New depository receipt scheme could bolster foreign investments: BNY Mellon

K. R. Srivats Updated - November 24, 2017 at 05:48 PM.

Liberalisation should further integrate Indian financial system with international capital markets

India’s ground breaking review of depository receipts (DRs) scheme could open the door for increased foreign investment, BNY Mellon, a Global Investment company, has said.

This is positive news both for India and those investing in Indian securities, according to Neil Atkinson, Asia Pacific Head for Depository Receipts at BNY Mellon.

It should promote greater integration of the Indian financial system with international capital markets, he noted.

“The introduction of a new scheme for DR will provide global investors with convenient access to Indian companies, who in turn can attract foreign investment through this flexible and cost efficient securities product.

In permitting non-capital-raising DRs, India would join more than 60 countries worldwide whose companies have established non-capital raising DR programme investors”, Atkinson said in a statement on Wednesday, a day after the Sahoo panel report was made public by the Finance Ministry.

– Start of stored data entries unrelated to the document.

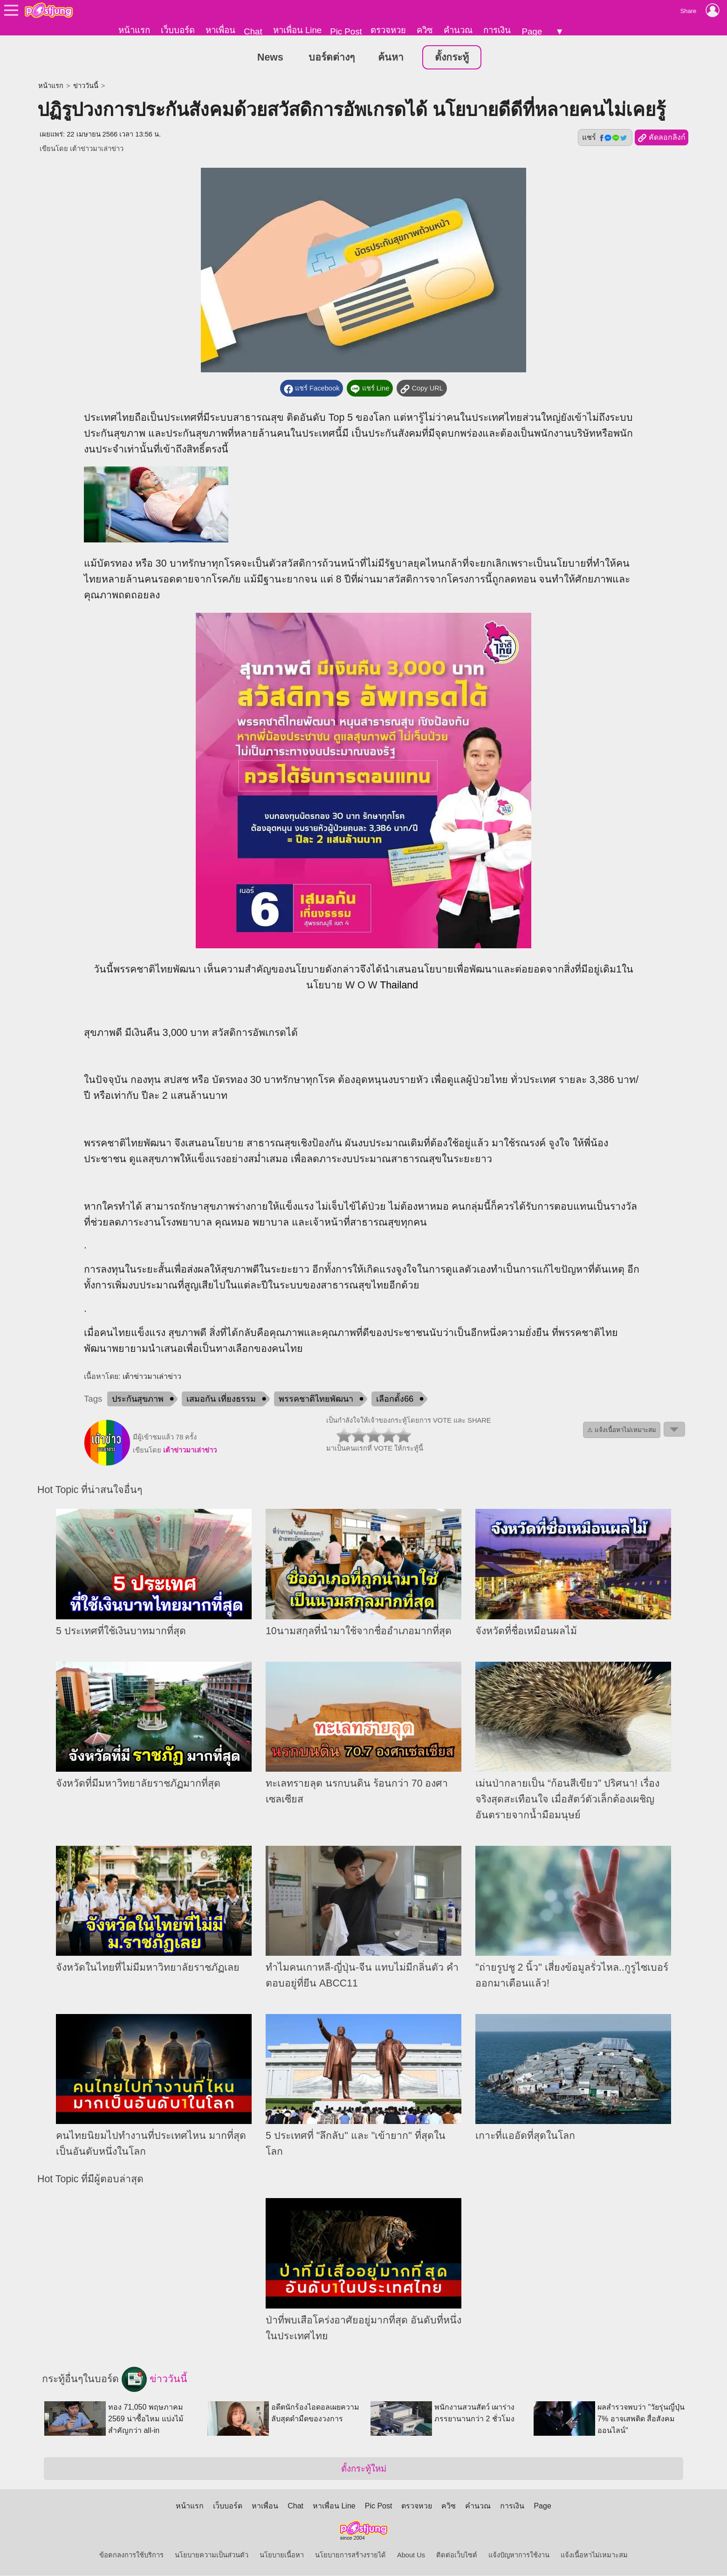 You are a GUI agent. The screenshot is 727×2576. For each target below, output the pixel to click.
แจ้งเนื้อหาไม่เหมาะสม (594, 2555)
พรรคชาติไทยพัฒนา (316, 1399)
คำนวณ (458, 30)
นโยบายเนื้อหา (282, 2555)
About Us (411, 2555)
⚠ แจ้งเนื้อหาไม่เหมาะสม (621, 1430)
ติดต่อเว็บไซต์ (456, 2555)
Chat (253, 31)
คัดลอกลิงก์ (662, 138)
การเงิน (497, 30)
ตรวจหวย (388, 30)
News (270, 57)
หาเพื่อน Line (297, 30)
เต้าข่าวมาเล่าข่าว (96, 149)
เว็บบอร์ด (178, 30)
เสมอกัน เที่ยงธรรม (221, 1399)
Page (531, 31)
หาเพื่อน (220, 30)
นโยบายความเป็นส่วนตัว (211, 2555)
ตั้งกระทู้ (452, 57)
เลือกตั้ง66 (394, 1399)
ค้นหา (391, 57)
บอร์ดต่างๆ (332, 57)
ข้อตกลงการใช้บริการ (131, 2555)
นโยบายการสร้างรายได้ (350, 2555)
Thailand (399, 985)
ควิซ (425, 30)
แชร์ (605, 138)
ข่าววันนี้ (85, 86)
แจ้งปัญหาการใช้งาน (518, 2555)
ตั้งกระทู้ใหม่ (363, 2469)
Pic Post (346, 31)
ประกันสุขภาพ (138, 1399)
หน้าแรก (134, 30) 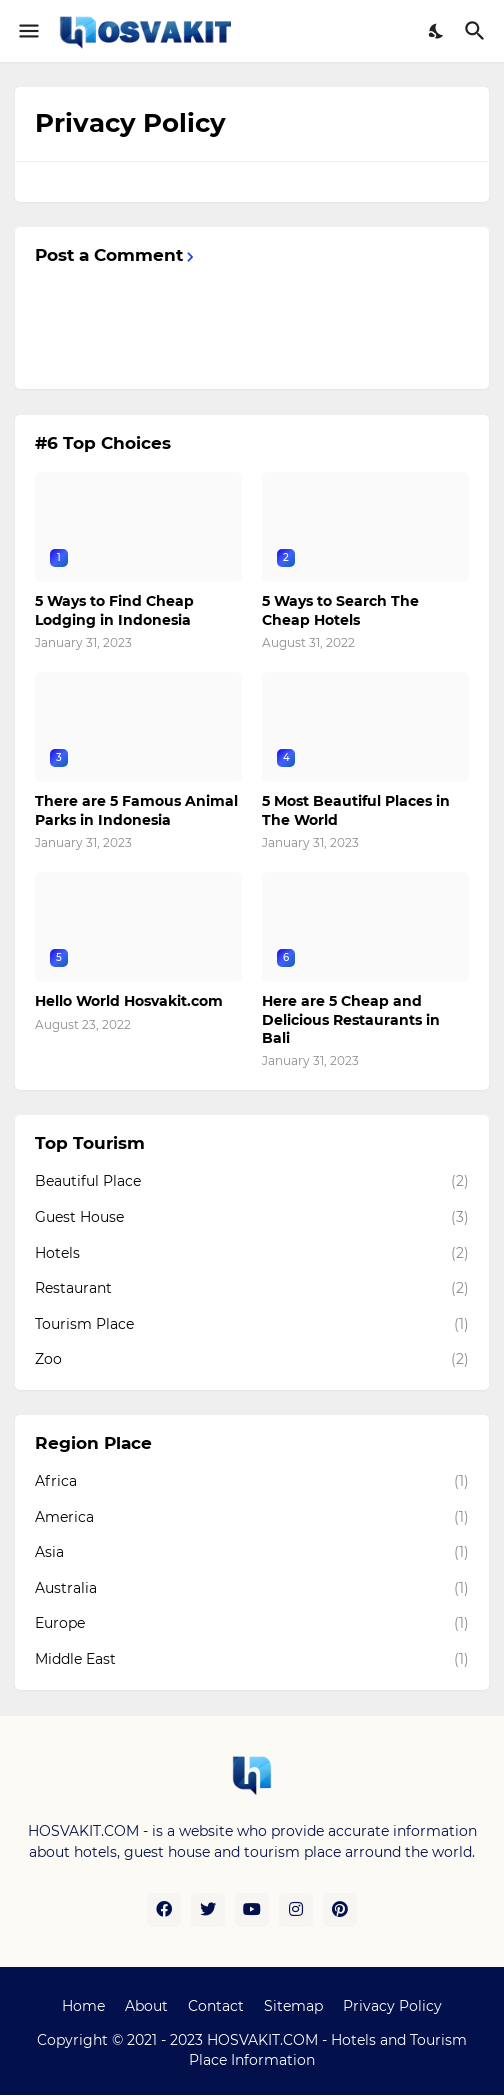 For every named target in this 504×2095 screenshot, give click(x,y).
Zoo (252, 1360)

Sahoo Panel was set up by the Finance Ministry in September 2013 to undertake a comprehensive review of the depository receipt mechanism scheme put in place in India in 1993.

Atkinson said there is significant international demand for Indian equity and greater access to DRs may meet some of the demand not satisfied through routes previously available.

While it could be argued that the importance of DRs has subsided since India’s onshore market has developed, DRs remain an attractive route for foreign investment into India, Atkinson said.